To increase demand and stimulate the economy in the short term, the government must spend more money than it collects in tax revenue. It must either increase its government spending or collect fewer taxes, or both, to pump money into the economy and get people spending again.
When these government expenditures exceed tax revenue—which is expansionary fiscal policy—this is known as a deficit. Deficits are shortages that result from spending in excess of revenue.
When the government borrows money to finance the expansionary policy needed, it has two options in the future for debt repayment:
Let’s talk about the second option of debt repayment when the government rolls over its debt and uses new debt to pay off previous debt.
At the very least, it has to pay interest to service the debt. Interest defined is the cost of money. Nominal interest is the prevailing rate. Real interest rates reflect the prevailing rate adjusted for inflation, which means that the real interest rate is the nominal rate minus the inflation rate.
Interest is also a return on investment, where the return varies based on the risk profile of the investment, the time horizon, the opportunity cost of a comparable risk-free investment, and inflation expectations.
As you can see by the definition, there are many different ways in which we can look at interest. Today, we will focus on how interest is the price or cost of money.
Now, if we look at the money market and a graph of the supply and demand for money, we place the price of money, or the nominal interest rate, on the y-axis and the quantity of money on the x-axis.
We assume that the Fed controls the supply of money, so it is fixed and shown as a vertical line.
The demand for money, though, does vary with interest rates. When interest rates are higher, you would likely prefer to keep your money in the bank instead of spending it, correct? This is because you are earning a higher interest rate on it. In addition, it is more expensive to take out loans.
As rates fall, it is not worth it to keep money in the bank. Now, it is more attractive to take out loans for a home, car, and so forth because the rates are lower.
These are two graphs that show that the Federal Reserve can have a direct impact on interest rates by changing the money supply, which is what the Fed controls.

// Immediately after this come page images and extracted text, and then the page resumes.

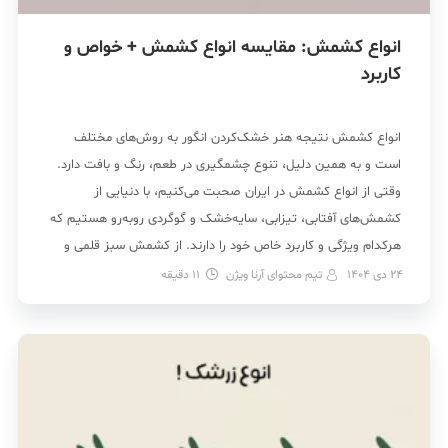
انواع کشمش: مقایسه انواع کشمش + خواص و
کاربرد
انواع کشمش نتیجه هنر خشک‌کردن انگور به روش‌های مختلف
است و به همین دلیل، تنوع چشمگیری در طعم، رنگ و بافت دارد.
وقتی از انواع کشمش در ایران صحبت می‌کنیم، با دنیایی از
کشمش‌های آفتابی، تیزابی، سایه‌خشک و گوگردی روبه‌رو هستیم که
هرکدام ویژگی و کاربرد خاص خود را دارند. از کشمش سبز قلمی و
[…]
24 دی 1404
تیم محتوای آرنا ویژن
11
دقیقه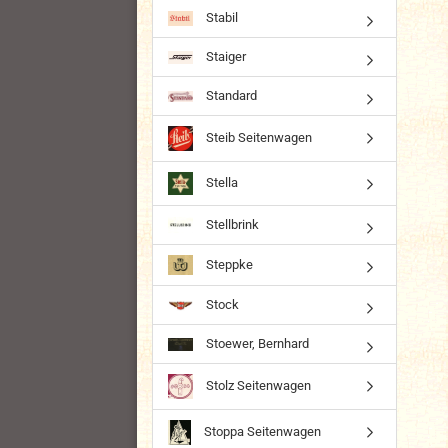
Stabil
Staiger
Standard
Steib Seitenwagen
Stella
Stellbrink
Steppke
Stock
Stoewer, Bernhard
Stolz Seitenwagen
Stoppa Seitenwagen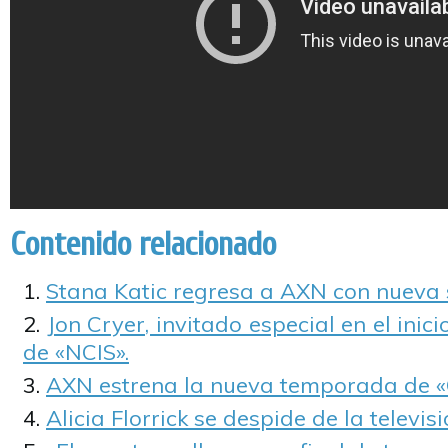
Contenido relacionado
Stana Katic regresa a AXN con nueva s
Jon Cryer, invitado especial en el ini
de «NCIS».
AXN estrena la nueva temporada de «
Alicia Florrick se despide de la televisi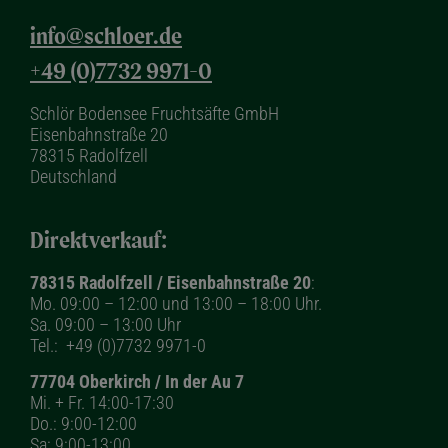
info@schloer.de
+49 (0)7732 9971-0
Schlör Bodensee Fruchtsäfte GmbH
Eisenbahnstraße 20
78315 Radolfzell
Deutschland
Direktverkauf:
78315 Radolfzell / Eisenbahnstraße 20
:
Mo. 09:00 – 12:00 und 13:00 – 18:00 Uhr.
Sa. 09:00 – 13:00 Uhr
Tel.:
+49 (0)7732 9971-0
77704 Oberkirch / In der Au 7
Mi. + Fr. 14:00-17:30
Do.: 9:00-12:00
Sa: 9:00-13:00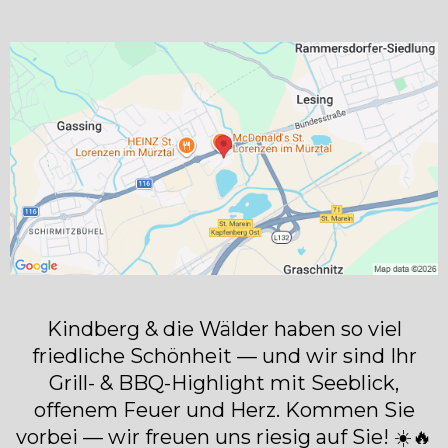
Kindberg & die Wälder haben so viel
friedliche Schönheit — und wir sind Ihr
Grill- & BBQ-Highlight mit Seeblick,
offenem Feuer und Herz. Kommen Sie
vorbei — wir freuen uns riesig auf Sie! ☀️🔥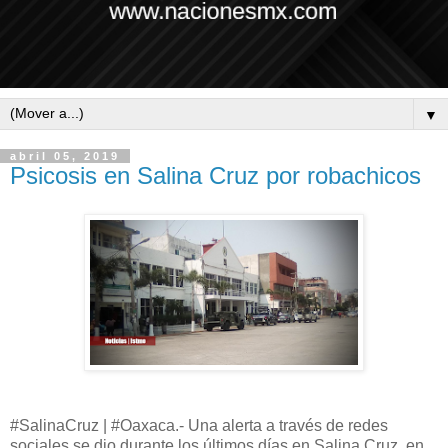
▼
abril 05, 2019
Psicosis en Salina Cruz por robachicos
#SalinaCruz | #Oaxaca.- Una alerta a través de redes
sociales se dio durante los últimos días en Salina Cruz, en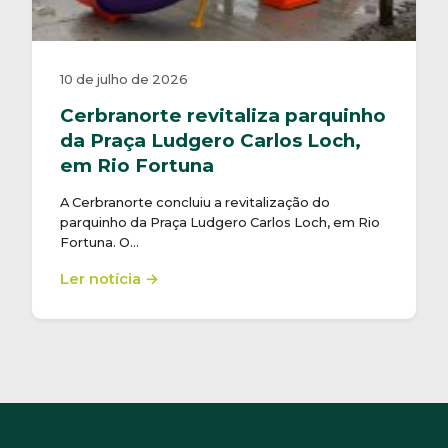
10 de julho de 2026
Cerbranorte revitaliza parquinho
da Praça Ludgero Carlos Loch,
em Rio Fortuna
A Cerbranorte concluiu a revitalização do
parquinho da Praça Ludgero Carlos Loch, em Rio
Fortuna. O…
Ler notícia →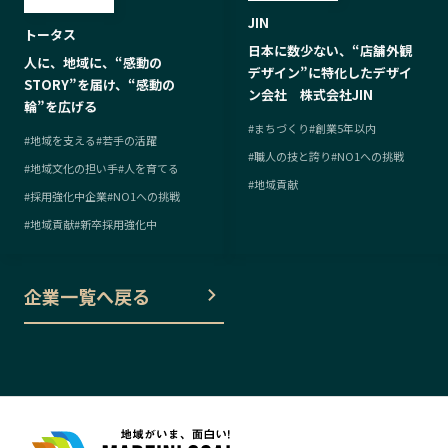
JIN
トータス
日本に数少ない、“店舗外観
人に、地域に、“感動の
デザイン”に特化したデザイ
STORY”を届け、“感動の
ン会社 株式会社JIN
輪”を広げる
#
まちづくり
#
創業5年以内
#
地域を支える
#
若手の活躍
#
職人の技と誇り
#
NO1への挑戦
#
地域文化の担い手
#
人を育てる
#
地域貢献
#
採用強化中企業
#
NO1への挑戦
#
地域貢献
#
新卒採用強化中
企業一覧へ戻る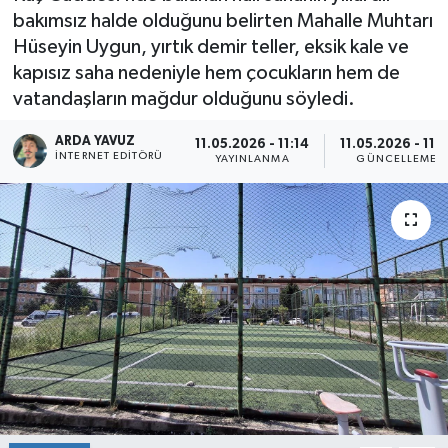
bakımsız halde olduğunu belirten Mahalle Muhtarı
SPOR
Hüseyin Uygun, yırtık demir teller, eksik kale ve
kapısız saha nedeniyle hem çocukların hem de
ULUSAL
vatandaşların mağdur olduğunu söyledi.
İLÇELERİMİZ
ARDA YAVUZ
11.05.2026 - 11:14
11.05.2026 - 11:2
İNTERNET EDITÖRÜ
YAYINLANMA
GÜNCELLEME
RESMİ İLAN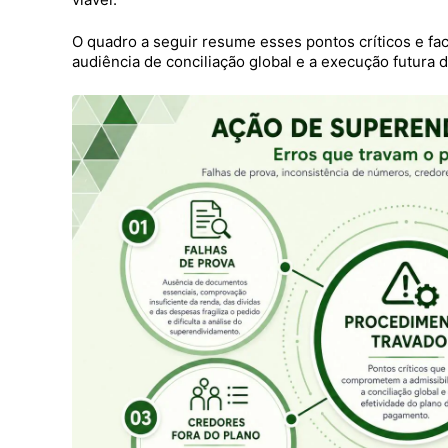
O quadro a seguir resume esses pontos críticos e fac
audiência de conciliação global e a execução futura d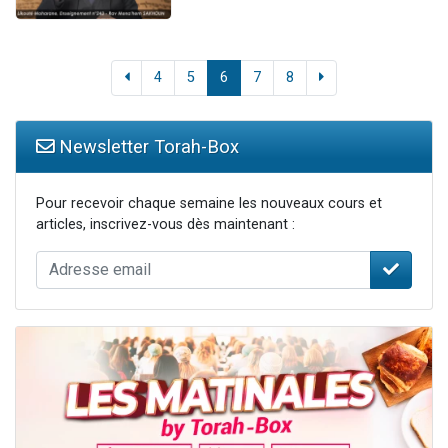
4
5
6
7
8
Newsletter Torah-Box
Pour recevoir chaque semaine les nouveaux cours et
articles, inscrivez-vous dès maintenant :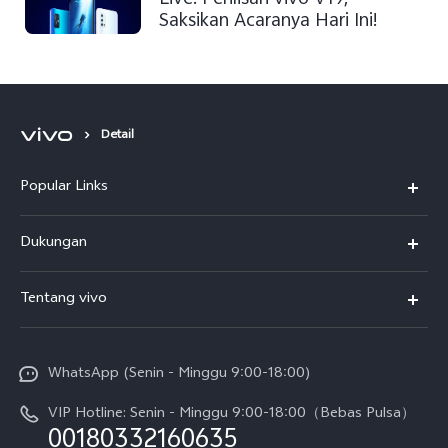
Saksikan Acaranya Hari Ini!
Detail
Popular Links
Y500
Dukungan
T5
FAQs
Tentang vivo
T5 Pro
Service Center
Info vivo
Y31d Pro
Funtouch OS
WhatsApp (Senin - Minggu 9:00-18:00)
Sejarah
V70
Pembaruan Sistem
VIP Hotline: Senin - Minggu 9:00-18:00（Bebas Pulsa）
Berita
V70 FE
00180332160635
Harga Spare Part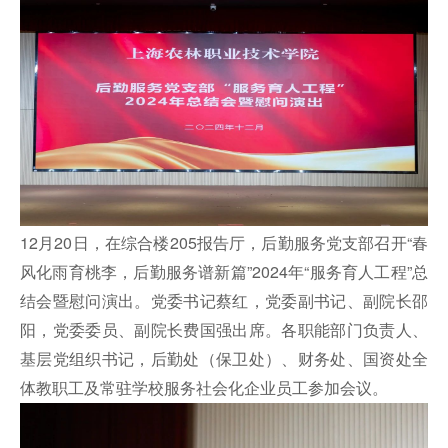
12月20日，在综合楼205报告厅，后勤服务党支部召开“春
风化雨育桃李，后勤服务谱新篇”2024年“服务育人工程”总
结会暨慰问演出。党委书记蔡红，党委副书记、副院长邵
阳，党委委员、副院长费国强出席。各职能部门负责人、
基层党组织书记，后勤处（保卫处）、财务处、国资处全
体教职工及常驻学校服务社会化企业员工参加会议。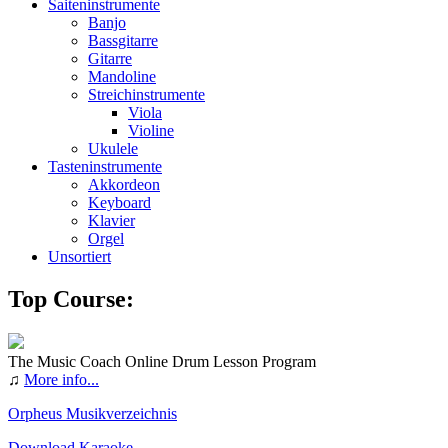
Saiteninstrumente
Banjo
Bassgitarre
Gitarre
Mandoline
Streichinstrumente
Viola
Violine
Ukulele
Tasteninstrumente
Akkordeon
Keyboard
Klavier
Orgel
Unsortiert
Top Course:
The Music Coach Online Drum Lesson Program
♫
More info...
Orpheus Musikverzeichnis
Download Karaoke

Notice that expansionary monetary policy reduces rates in the economy, while contractionary monetary policy raises rates in the economy.
The Fed can impact interest rates by changing the money supply through its tools: open market operations, the reserve requirement, and targeting rates.
Circling back to the government and fiscal policy, although the government cannot directly influence the money supply, fiscal policy actions can indirectly impact this money market.
The government cannot shift the money supply the way the Fed can. With the government now borrowing money, it becomes an additional demander for loans in an otherwise private market, and when the demand for loans increases, it drives up interest rates.
It is important to keep in mind that when the government is enacting expansionary fiscal policy, the Fed will often do the same and use expansionary monetary policy by either buying Treasury securities or targeting lower rates.
When we increase the money supply, you can see the impact in the graph below.
The effect is to drive rates down, which can offset the impact of the government demanding loans if it is also enacting expansionary monetary policy.
IN CONTEXT
In the recession that followed the housing crisis, it might have been expected that rates would skyrocket as the government borrowed huge sums of money to finance expansionary policies during that crisis.
The government wanted to ensure that our economy did not enter another Great Depression.
Even though it did borrow huge sums of money, rates actually fell for a couple of years. This was because the Fed also took action and enacted major expansionary monetary policy.
Had the Fed not done this, with the government entering the market for loanable funds, rates would have gone up, but because of the Fed’s actions, rates did not rise.